Your entire post is anti-IE hate, and you have no idea what you're talking about. Then you go on to drag in some ActiveX bashing. Of course you've been modded up as "informative" even though your entire post is factually incorrect. I mean this is Slashdot right?

Comment Re:Hogwash (Score 1) 817

Core product ends? Why would their core product end though? Because someone bundled Linux with a browser? Haven't we watched the Year of the Linux Desktop repeatedly fail to appear, and now Google is going to come in an magically make it happen? Look at Chrome's current market share for hints as to their ability to market software. How the hell are you going to get people to install an entire OS (or buy a PC with that OS) if you can't get them to install a browser?! Google is search. Everything else avoids looking like complete failure by being propped up with Google search funds.

Comment Re:Appears to coincide.. (Score 3, Interesting) 48

You're absolutely right. If this guy didn't inform anyone except Mozilla, he's bringing browsers wars to a new low, by being willing to expose a majority of web users involved in e-commerce and other "secure" online access to his vulnerability for whatever the lead time of patching is, but exempting users of his favorite browser. IF that's what he did, that's ridiculous, childish, and petty.

What about all the other vendors of SSL dependent software? SSL based VPNs like OpenVPN for example. No love for them either?

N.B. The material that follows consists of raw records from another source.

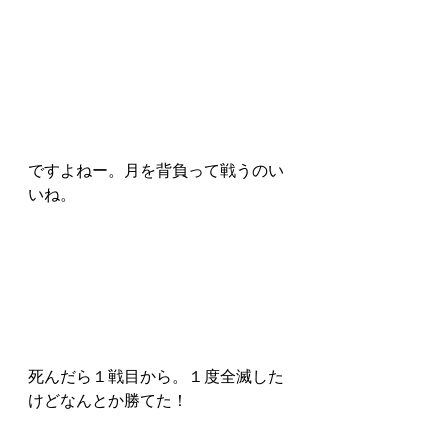
ですよねー。月を背負って戦うのい
いね。
死んだら１戦目から。１度全滅した
けどなんとか勝てた！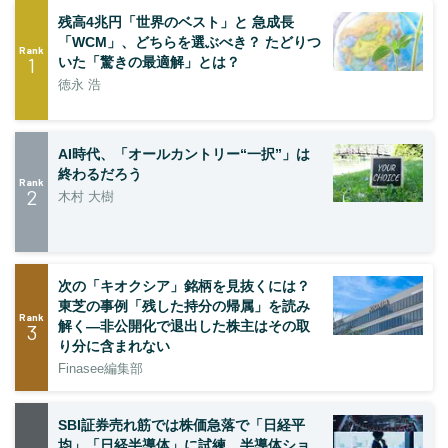
残高4兆円「世界のベスト」と 急成長
「WCM」、どちらを選ぶべき？ たどりつ
Rank
1
いた「驚きの最適解」とは？
徳永 浩
AI時代、「オールカントリー“一択”」は
終わるだろう
Rank
2
木村 大樹
次の「キオクシア」銘柄を見抜くには？
東芝の事例「残した持分の帰属」を読み
Rank
解く—非公開化で退出した株主はその取
3
り分に含まれない
Finasee編集部
SBI証券売れ筋では株価急落で「日経平
均」「日経半導体」に試練、半導体ショ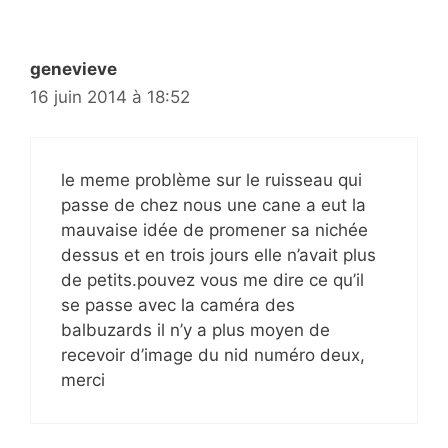
genevieve
16 juin 2014 à 18:52
le meme problème sur le ruisseau qui
passe de chez nous une cane a eut la
mauvaise idée de promener sa nichée
dessus et en trois jours elle n’avait plus
de petits.pouvez vous me dire ce qu’il
se passe avec la caméra des
balbuzards il n’y a plus moyen de
recevoir d’image du nid numéro deux,
merci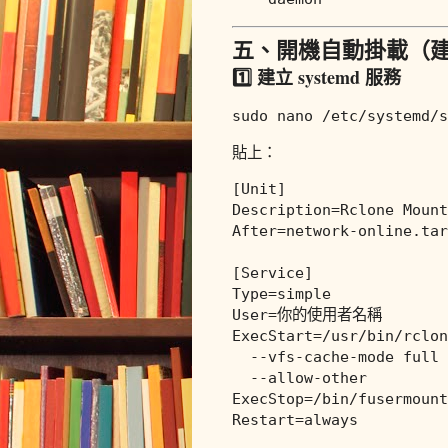
五、開機自動掛載（
1️⃣ 建立 systemd 服務
sudo
貼上：
[Unit]
Description
After
=network-
on
line.tar
[Service]
Type
User
ExecStart
=/usr/bin/rclo
  --vfs-cache-mode full 
ExecStop
Restart
=always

Just Mozilla?

It shows how people like Dan K are smart enough to recognize major vulnerabilities that can potentially affect massive amounts of service/traffic/commerce need to be handled differently. It doesn't reduce the respect you gain as a security researcher for finding such a major flaw to give vendors notification in a reasonable time period before publication. I'm all for full disclosure as a means of punishing companies that don't respond, but for larger vulnerabilities I think notification and a deadline are the way to go.

Comment Re:They have (Score 1) 122

Funny thing is, the Firefox 3.5 exploit doesn't work on Vista either according to our testing. Only works on Windows 2000 and XP. Good thing everyone's bashing Vista like it has no features of value and as if it's still broken like pre-SP1 when SP2 is out.

So your average Microsoft-hating fanboi who is running Firefox 3.5 because IE8 isn't cool enough, and who is running Vista because XP is "way better", is the one who is vulnerable to this Firefox exploit.